A celebration broke out at a brunch in New York on Saturday after Julie Hern, 26, successfully told a story where “…you didn’t have to be there.” Friends rejoiced when Julie finished the story without an awkward pause followed by, “I guess it was funny at the time.”
“It’s a big step for her,” says Kara Gauthier, Julie’s best friend since high school. “We finally got what she was talking about and why the story was funny.”
“It got so bad I didn’t invite her to my wedding,” adds Kara. “I didn’t want my guests to suffer through one of Julie’s vague descriptions of her boyfriend Jake ‘just being goofy.’”

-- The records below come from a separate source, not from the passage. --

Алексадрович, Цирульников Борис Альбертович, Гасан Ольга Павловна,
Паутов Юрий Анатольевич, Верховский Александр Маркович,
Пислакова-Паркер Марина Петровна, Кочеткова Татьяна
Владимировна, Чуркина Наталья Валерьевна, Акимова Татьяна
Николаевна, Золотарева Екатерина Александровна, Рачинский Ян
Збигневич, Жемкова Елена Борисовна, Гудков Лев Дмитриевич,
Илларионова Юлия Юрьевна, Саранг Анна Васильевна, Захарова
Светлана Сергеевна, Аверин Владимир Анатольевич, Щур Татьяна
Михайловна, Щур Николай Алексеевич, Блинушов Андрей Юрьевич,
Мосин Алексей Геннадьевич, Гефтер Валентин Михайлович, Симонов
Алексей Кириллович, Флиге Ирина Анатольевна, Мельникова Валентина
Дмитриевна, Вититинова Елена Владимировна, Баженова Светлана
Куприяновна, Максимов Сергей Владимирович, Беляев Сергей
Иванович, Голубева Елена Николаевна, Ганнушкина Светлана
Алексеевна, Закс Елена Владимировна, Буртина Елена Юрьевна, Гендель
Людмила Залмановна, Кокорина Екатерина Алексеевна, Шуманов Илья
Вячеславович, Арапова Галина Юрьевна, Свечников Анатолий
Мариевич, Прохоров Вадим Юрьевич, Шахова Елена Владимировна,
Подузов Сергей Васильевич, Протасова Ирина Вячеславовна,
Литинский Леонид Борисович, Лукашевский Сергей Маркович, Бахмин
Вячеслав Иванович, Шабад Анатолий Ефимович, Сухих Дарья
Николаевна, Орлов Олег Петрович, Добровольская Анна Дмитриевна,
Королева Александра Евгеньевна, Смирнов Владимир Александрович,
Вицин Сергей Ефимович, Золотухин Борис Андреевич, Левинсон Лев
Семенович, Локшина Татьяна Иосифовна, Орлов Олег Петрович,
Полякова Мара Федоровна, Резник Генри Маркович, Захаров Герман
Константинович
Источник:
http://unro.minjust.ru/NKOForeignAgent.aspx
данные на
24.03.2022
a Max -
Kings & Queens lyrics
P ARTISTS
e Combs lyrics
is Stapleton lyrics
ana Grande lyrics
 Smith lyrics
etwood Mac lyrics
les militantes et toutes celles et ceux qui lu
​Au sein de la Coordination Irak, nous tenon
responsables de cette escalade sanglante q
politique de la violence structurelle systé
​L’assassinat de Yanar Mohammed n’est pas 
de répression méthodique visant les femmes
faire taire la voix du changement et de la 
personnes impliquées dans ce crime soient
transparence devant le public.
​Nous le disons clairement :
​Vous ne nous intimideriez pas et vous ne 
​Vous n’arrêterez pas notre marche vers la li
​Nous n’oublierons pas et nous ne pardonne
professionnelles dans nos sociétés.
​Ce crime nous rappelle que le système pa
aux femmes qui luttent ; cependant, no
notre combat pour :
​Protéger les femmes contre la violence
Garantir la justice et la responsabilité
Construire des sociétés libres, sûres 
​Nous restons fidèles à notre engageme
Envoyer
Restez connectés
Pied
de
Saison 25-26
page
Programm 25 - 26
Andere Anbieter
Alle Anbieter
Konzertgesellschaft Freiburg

“I’ve been bringing Sudokus and Rubik’s cubes to our coffee dates to make her steady stream of unrelatable anecdotes more bearable,” says coworker Soniah Edens. “But maybe now I won’t have to anymore.”
After Julie told a meandering story of how she one time when she was 12 she said “cornpop” instead of “popcorn” at summer camp in New Hampshire, her friends took action and staged an intervention.

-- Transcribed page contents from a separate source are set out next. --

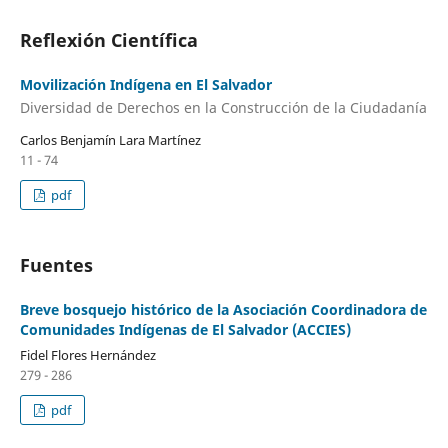
Reflexión Científica
Movilización Indígena en El Salvador
Diversidad de Derechos en la Construcción de la Ciudadanía
Carlos Benjamín Lara Martínez
11 - 74
pdf
Fuentes
Breve bosquejo histórico de la Asociación Coordinadora de
Comunidades Indígenas de El Salvador (ACCIES)
Fidel Flores Hernández
279 - 286
pdf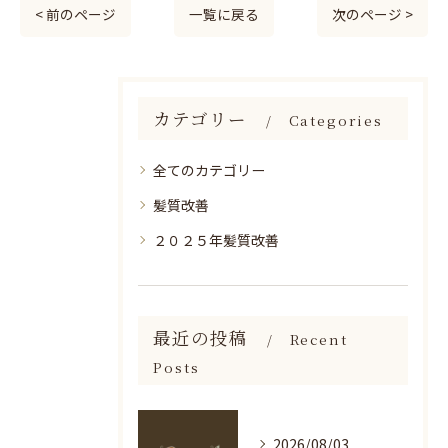
< 前のページ
一覧に戻る
次のページ >
カテゴリー
Categories
全てのカテゴリー
髪質改善
２０２５年髪質改善
最近の投稿
Recent
Posts
2026/08/03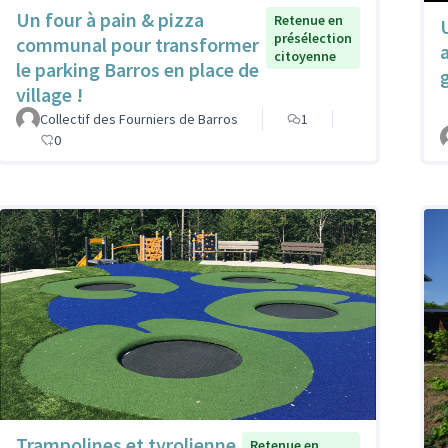
Un four à pain & pizza
Retenue en
présélection
communal pour transformer
citoyenne
le parking Barros en place de
village !
Collectif des Fourniers de Barros
1
0
Trampolines et tyrolienne
Retenue en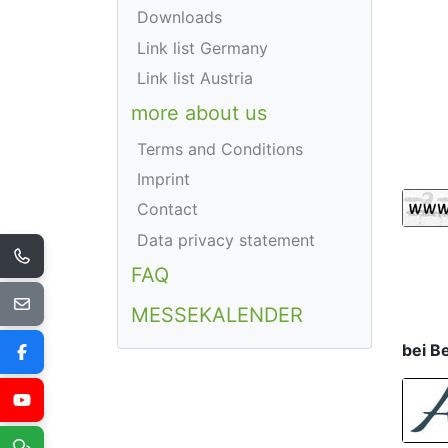
Downloads
Link list Germany
Link list Austria
more about us
Terms and Conditions
Imprint
Contact
Data privacy statement
FAQ
MESSEKALENDER
bei B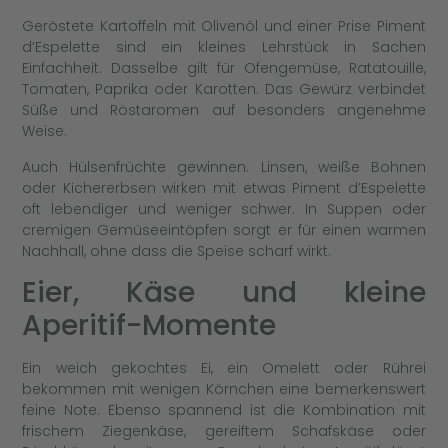
Geröstete Kartoffeln mit Olivenöl und einer Prise Piment
d’Espelette sind ein kleines Lehrstück in Sachen
Einfachheit. Dasselbe gilt für Ofengemüse, Ratatouille,
Tomaten, Paprika oder Karotten. Das Gewürz verbindet
Süße und Röstaromen auf besonders angenehme
Weise.
Auch Hülsenfrüchte gewinnen. Linsen, weiße Bohnen
oder Kichererbsen wirken mit etwas Piment d’Espelette
oft lebendiger und weniger schwer. In Suppen oder
cremigen Gemüseeintöpfen sorgt er für einen warmen
Nachhall, ohne dass die Speise scharf wirkt.
Eier, Käse und kleine
Aperitif-Momente
Ein weich gekochtes Ei, ein Omelett oder Rührei
bekommen mit wenigen Körnchen eine bemerkenswert
feine Note. Ebenso spannend ist die Kombination mit
frischem Ziegenkäse, gereiftem Schafskäse oder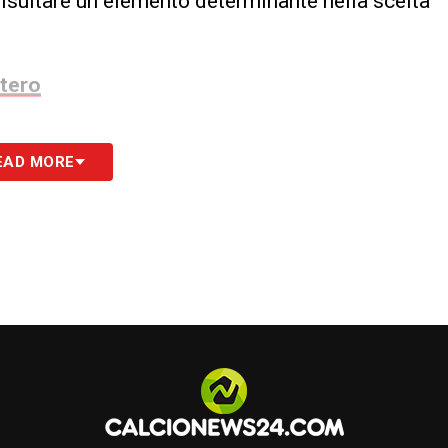
e risultare un elemento determinante nella scelta
stero
S
EAD MORE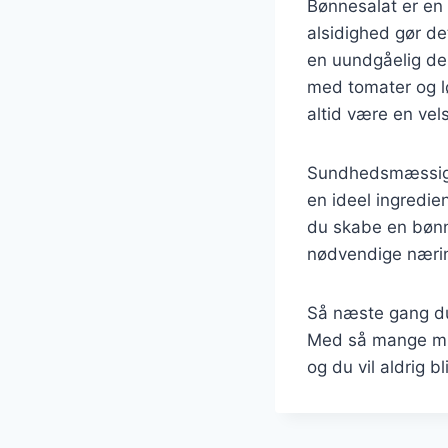
Bønnesalat er en
alsidighed gør det
en uundgåelig del
med tomater og lø
altid være en v
Sundhedsmæssigt e
en ideel ingredie
du skabe en bønn
nødvendige nærin
Så næste gang du 
Med så mange muli
og du vil aldrig b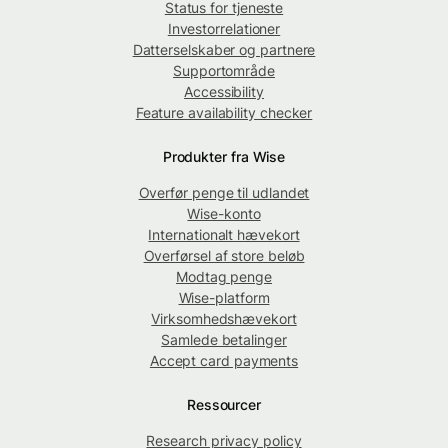
Status for tjeneste
Investorrelationer
Datterselskaber og partnere
Supportområde
Accessibility
Feature availability checker
Produkter fra Wise
Overfør penge til udlandet
Wise-konto
Internationalt hævekort
Overførsel af store beløb
Modtag penge
Wise-platform
Virksomhedshævekort
Samlede betalinger
Accept card payments
Ressourcer
Research privacy policy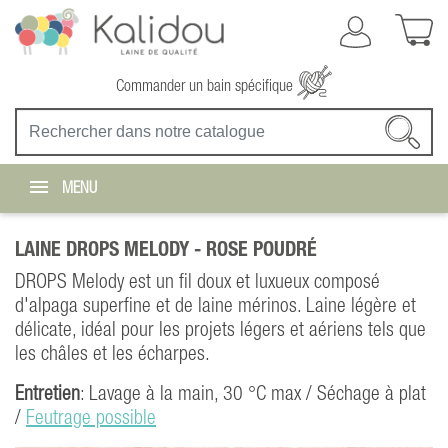
Commander un bain spécifique
MENU
LAINE DROPS MELODY -
ROSE POUDRÉ
DROPS Melody est un fil doux et luxueux composé
d'alpaga superfine et de laine mérinos. Laine légère et
délicate, idéal pour les projets légers et aériens tels que
les châles et les écharpes.
Entretien
: Lavage à la main, 30 °C max / Séchage à plat
/
Feutrage possible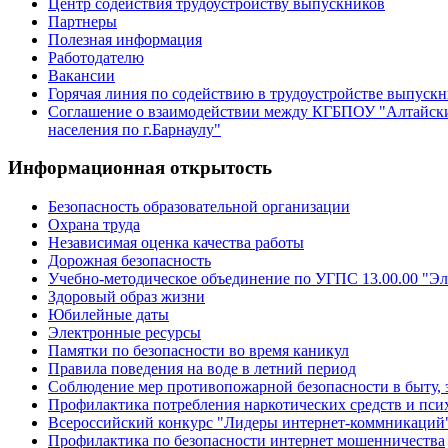
Центр содействия трудоустройству выпускников
Партнеры
Полезная информация
Работодателю
Вакансии
Горячая линия по содействию в трудоустройстве выпуск
Соглашение о взаимодействии между КГБПОУ "Алтайски
населения по г.Барнаулу"
Информационная открытость
Безопасность образовательной организации
Охрана труда
Независимая оценка качества работы
Дорожная безопасность
Учебно-методическое объединение по УГПС 13.00.00 "Эл
Здоровый образ жизни
Юбилейные даты
Электронные ресурсы
Памятки по безопасности во время каникул
Правила поведения на воде в летний период
Соблюдение мер противопожарной безопасности в быту, 
Профилактика потребления наркотических средств и пс
Всероссийский конкурс "Лидеры интернет-коммникаций
Профилактика по безопасности интернет мошенничества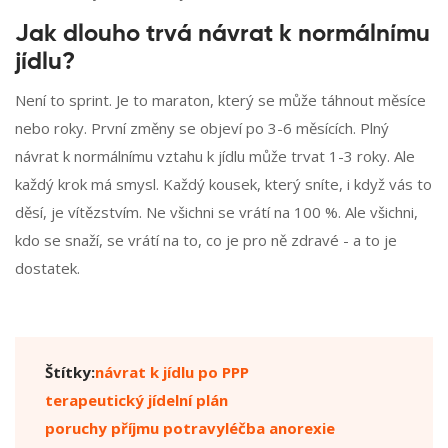
Jak dlouho trvá návrat k normálnímu
jídlu?
Není to sprint. Je to maraton, který se může táhnout měsíce
nebo roky. První změny se objeví po 3-6 měsících. Plný
návrat k normálnímu vztahu k jídlu může trvat 1-3 roky. Ale
každý krok má smysl. Každý kousek, který sníte, i když vás to
děsí, je vítězstvím. Ne všichni se vrátí na 100 %. Ale všichni,
kdo se snaží, se vrátí na to, co je pro ně zdravé - a to je
dostatek.
Štítky:
návrat k jídlu po PPP
terapeutický jídelní plán
poruchy příjmu potravy
léčba anorexie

Since then, Julie has been attending verbal therapy with Dr. Garcia Guillermo, a professor of linguistic studies and storytelling at New York University. “She’s been making big strides,” confirms Dr. Guiellermo, “She’s learning the different rules of verbal etiquette and that stories should have a point to them that is made clear to the listener.”
“Her problem is more common than people think,” says Dr. Guillermo. Guillermo suggests a twelve-step approach that includes avoiding unnecessary details, i.e.: what day of the week it was, or if they were wearing a sweater or sweatshirt, to getting to the “point” of the story in a reasonable amount of time. Guillermo describes “the point” of a story as “the moment when listeners have some response to what you’re saying aside from just their eyes being glazed over or looking at their phones.”
Kara and Julie have a brunch date next weekend with high hopes for a productive conversation.